Ewart College was a historical women's college located in Toronto, Ontario, Canada, affiliated with the Presbyterian Church in Canada. In September 1991, it merged with Knox College, University of Toronto.

Founded on October 11, 1897, it was then called the Ewart Missionary Training Home, later to be renamed the Presbyterian Missionary and Deaconess Training School.  After a new building was constructed in 1960, it was renamed for Catherine Seaton Ewart; that building, located at 156 St. George Street, is now home to Ernescliff College.

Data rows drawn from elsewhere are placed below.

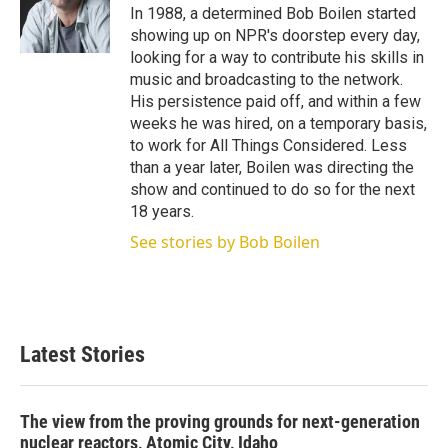
r
I
In 1988, a determined Bob Boilen started
n
showing up on NPR's doorstep every day,
looking for a way to contribute his skills in
music and broadcasting to the network.
His persistence paid off, and within a few
weeks he was hired, on a temporary basis,
to work for All Things Considered. Less
than a year later, Boilen was directing the
show and continued to do so for the next
18 years.
See stories by Bob Boilen
Latest Stories
The view from the proving grounds for next-generation
nuclear reactors, Atomic City, Idaho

Founded by women, the original purpose of Ewart was to prepare women for missionary service.  In later years, it focused on diaconal ministry and Christian and lay education. Following the Presbyterian Church in Canada's decision to ordain women as Ministers in 1966, the college admitted male students in the 1970s, and in 1991, along with the merger with Knox College, many Ewart graduates have taken further studies to become ordained within the Presbyterian Church.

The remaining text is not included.